Similarly, the values of the elements in the column corresponding
to the address X for which the lower four bits X[3:0] is 3 are 191,
184, 238, 133, 172, . . . , 214, respectively, which all belong to
the half of the elements of the dither table 44 having larger
values.
[0201] When dithering is performed with the dither table 44 thus
configured, an increased number of subpixels 14 of the pixels 11 in
the pixel columns corresponding to addresses X for which the values
of the lower four bits X[3:0] are 4i and 4i+1 are "turned off" and
an increased number of subpixels 14 of the pixels 11 in the pixel
columns corresponding to addresses X for which the values of the
lower four bits X[3:0] are 4i+2 and 4i+3 are "turned on".
Accordingly, the number of times of driving each source line 13
from the voltage corresponding to the lowest graylevel to the
voltage corresponding to the highest graylevel and vice versa is
reduced and this effectively reduces the power consumption.
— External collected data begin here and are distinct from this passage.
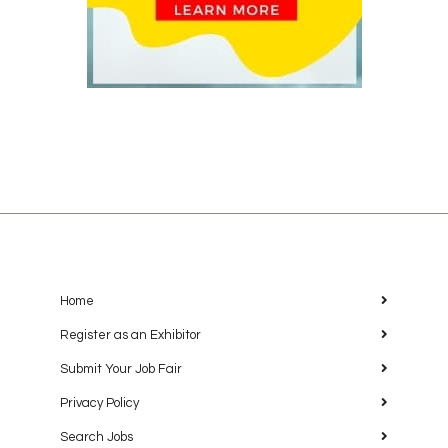
Home
Register as an Exhibitor
Submit Your Job Fair
Privacy Policy
Search Jobs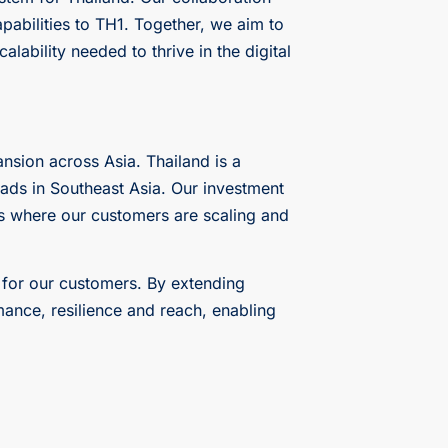
apabilities to TH1. Together, we aim to
lability needed to thrive in the digital
nsion across Asia. Thailand is a
oads in Southeast Asia. Our investment
ons where our customers are scaling and
 for our customers. By extending
ance, resilience and reach, enabling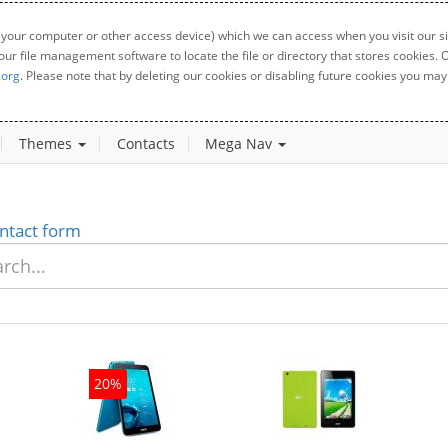
 your computer or other access device) which we can access when you visit our sit
your file management software to locate the file or directory that stores cookies
.org
. Please note that by deleting our cookies or disabling future cookies you may 
Themes
Contacts
Mega Nav
ntact form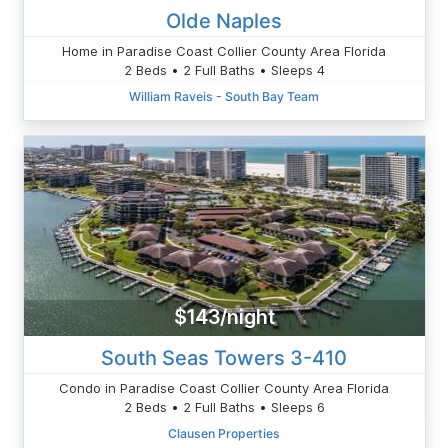
Olde Naples
Home in Paradise Coast Collier County Area Florida
2 Beds • 2 Full Baths • Sleeps 4
William Raveis - South Bay Team
$143/night
South Seas Towers 3-410
Condo in Paradise Coast Collier County Area Florida
2 Beds • 2 Full Baths • Sleeps 6
Clausen Properties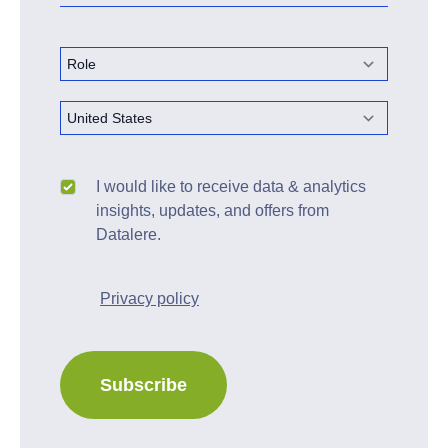
I would like to receive data & analytics
insights, updates, and offers from
Datalere.
Privacy policy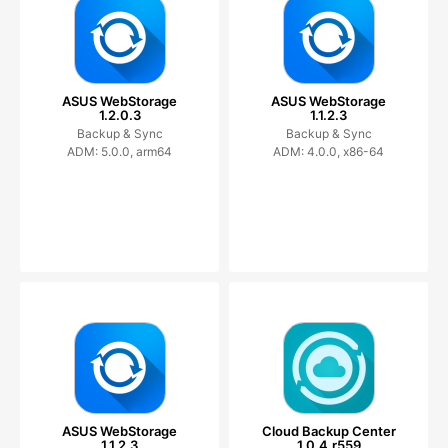
ASUS WebStorage
ASUS WebStorage
1.2.0.3
1.1.2.3
Backup & Sync
Backup & Sync
ADM: 5.0.0, arm64
ADM: 4.0.0, x86-64
ASUS WebStorage
Cloud Backup Center
1.1.2.3
1.0.4.r559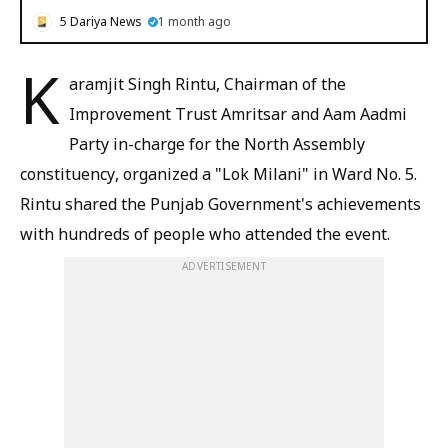
5 Dariya News
1 month ago
K
aramjit Singh Rintu, Chairman of the
Improvement Trust Amritsar and Aam Aadmi
Party in-charge for the North Assembly
constituency, organized a "Lok Milani" in Ward No. 5.
Rintu shared the Punjab Government's achievements
with hundreds of people who attended the event.
ADVERTISEMENT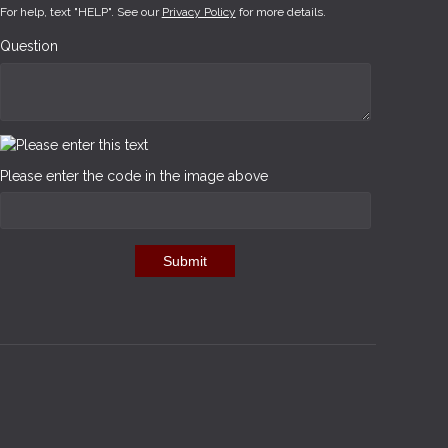
For help, text "HELP". See our
Privacy Policy
for more details.
Question
Please enter the code in the image above
Submit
In
addition, the number of the subpixels 14 driven with positive drive
voltages of the "turned-on" subpixels 14 is almost same as that of
the subpixels 14 driven with negative drive voltages, even when a
column inversion driving method is used. Accordingly, the average
voltage level on the source lines 13 over the liquid crystal
display panel 3 is hard to become largely different from the common
level V.sub.COM (the voltage level on the common electrode) of the
liquid crystal display panel 3, even when the column inversion
driving method is used.
[0202] In an alternative embodiment, all the elements in the
columns of the dither table 44 corresponding to addresses X for
which the values of the lower four bits [3:0] are 4i and 4i+1
belong to a half of the 256 elements having large values, and all
the elements in the columns of the dither table 44 corresponding to
addresses X for which the values of the lower four bits [3:0] are
4i+2 and 4i+3 belong to the other half of the 256 elements having
smaller values.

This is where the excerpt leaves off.